Moving forward, the Governor continued to sound like a mainstream Democrat, saying “Washington can learn a lot from us.” He spoke about school safety and the need for measures that Democrats like Gabby Giffords and others have advocated like more counselors, a cop at every school that needs one, and the need for background checks. He spoke about getting rid of legislative immunity. He championed the elimination of outdated laws (which probably had some Democrats ready to offer repeals of the Pre Roe abortion law and Proposition 108 which restricts tax increases.) He expressed support for charter school reform and accountability. He pledged to provide monies to complete the 20 percent salary raise for teachers. He also conveyed support towards targeted investments like career and technical education and a jobs program to help transition prisoners back into the workforce.

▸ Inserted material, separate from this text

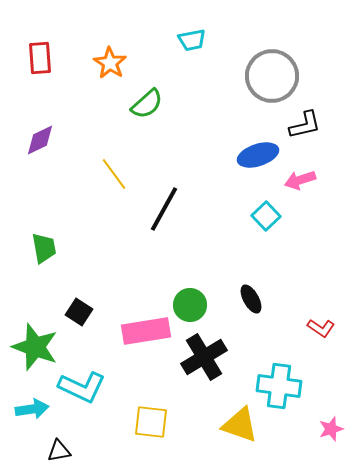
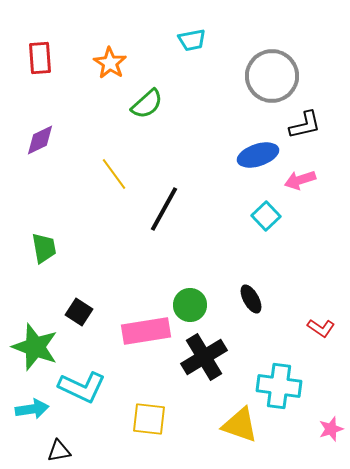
yellow square: moved 2 px left, 3 px up
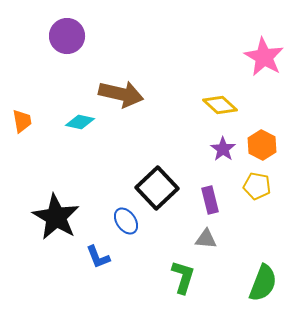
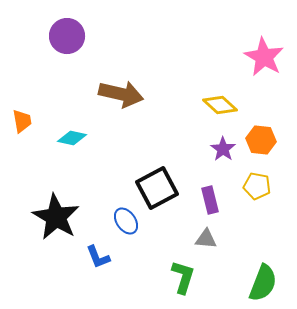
cyan diamond: moved 8 px left, 16 px down
orange hexagon: moved 1 px left, 5 px up; rotated 20 degrees counterclockwise
black square: rotated 15 degrees clockwise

Towards the end of his speech, the Governor reverted back to his Koch backed form when he pledged that there would be no tax increases on his watch and that he wanted all surplus revenues to go into the “rainy day” fund which, according to him, would total a billion dollars. Some Democrats after the address said they would prefer some of that surplus to be reinvested in K-12 education.

Moving Forward

The Governor’s budget will be released later in the week. It will be interesting to compare the math to the “lofty” words spoken before the House and Senate members. The Democrats want to work across the aisle for the common good but their definition of bipartisanship is to find common ground and compromise, not have Republicans claim it by “writing their own bill and then trying to find a couple of Democrats to support” their wish list. The progressive energy at the capital today illustrated that the momentum for activism is shifting to the center-left of the political spectrum. If the Democrats unify on their ideas and core values, they can influence the agenda and build on the momentum in the atmosphere today to achieve more legislation to benefit the people of Arizona and electoral gains in 2020 and beyond.

1 thought on “New Progressive Enthusiasm and Energy at Arizona’s State Capital”

  1. Phenomenal recap, David! Simply the best of what happened at our illustrious Capital yesterday! Simply the best!